══ Material provided ══

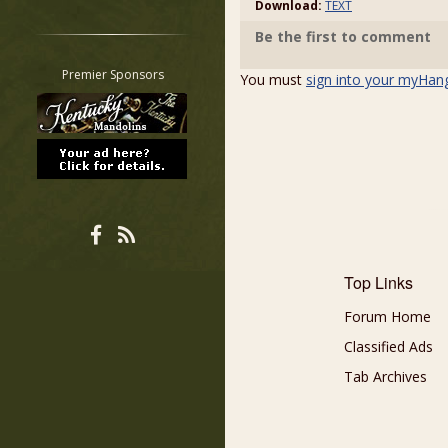
Download:
TEXT
Restrict search to:
Be the first to comment
Forum
Classifieds
Premier Sponsors
You must
sign into your myHan
Tab
All other pages
Top Links
Forum Home
Classified Ads
Tab Archives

═══

Exercise directions:
Nothing should appear in the answer except the lines from the one with "All other pages" through the final line of the records, written exactly.

Solved exercise:
All other pages
Top Links
Forum Home
Classified Ads
Tab Archives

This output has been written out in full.